Can Large Language Models Aid Caregivers of Pediatric Cancer Patients in Information Seeking? A Cross‐Sectional Investigation
Emre Sezgin, Daniel I. Jackson, A. Baki Kocaballi, Mindy Bibart, Sue Zupanec, Wendy Landier, Anthony Audino, Mark Ranalli, Micah SkeensABSTRACT
Purpose
Caregivers in pediatric oncology need accurate and understandable information about their child's condition, treatment, and side effects. This study assesses the performance of publicly accessible large language model (LLM)‐supported tools in providing valuable and reliable information to caregivers of children with cancer.
Methods
In this cross‐sectional study, we evaluated the performance of the four LLM‐supported tools—ChatGPT (GPT‐4), Google Bard (Gemini Pro), Microsoft Bing Chat, and Google SGE—against a set of frequently asked questions (FAQs) derived from the Children's Oncology Group Family Handbook and expert input (In total, 26 FAQs and 104 generated responses). Five pediatric oncology experts assessed the generated LLM responses using measures including accuracy, clarity, inclusivity, completeness, clinical utility, and overall rating. Additionally, the content quality was evaluated including readability, AI disclosure, source credibility, resource matching, and content originality. We used descriptive analysis and statistical tests including Shapiro–Wilk, Levene's, Kruskal–Wallis H‐tests, and Dunn's post hoc tests for pairwise comparisons.
Results
ChatGPT shows high overall performance when evaluated by the experts.

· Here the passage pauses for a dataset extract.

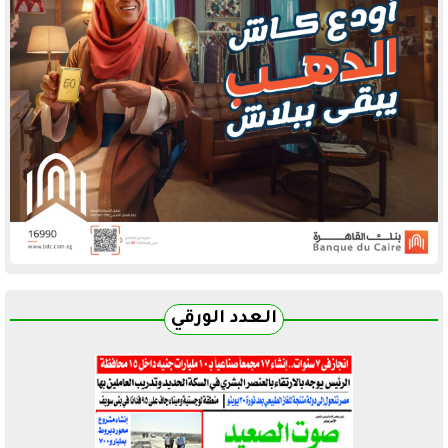
العدد الورقي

Bard also performed well, especially in accuracy and clarity of the responses, whereas Bing Chat and Google SGE had lower overall scores. Regarding the disclosure of responses being generated by AI, it was observed less frequently in ChatGPT responses, which may have affected the clarity of responses, whereas Bard maintained a balance between AI disclosure and response clarity. Google SGE generated the most readable responses whereas ChatGPT answered with the most complexity. LLM tools varied significantly (p < 0.001) across all expert evaluations except inclusivity. Through our thematic analysis of expert free‐text comments, emotional tone and empathy emerged as a unique theme with mixed feedback on expectations from AI to be empathetic.
Conclusion
LLM‐supported tools can enhance caregivers' knowledge of pediatric oncology. Each model has unique strengths and areas for improvement, indicating the need for careful selection based on specific clinical contexts. Further research is required to explore their application in other medical specialties and patient demographics, assessing broader applicability and long‐term impacts.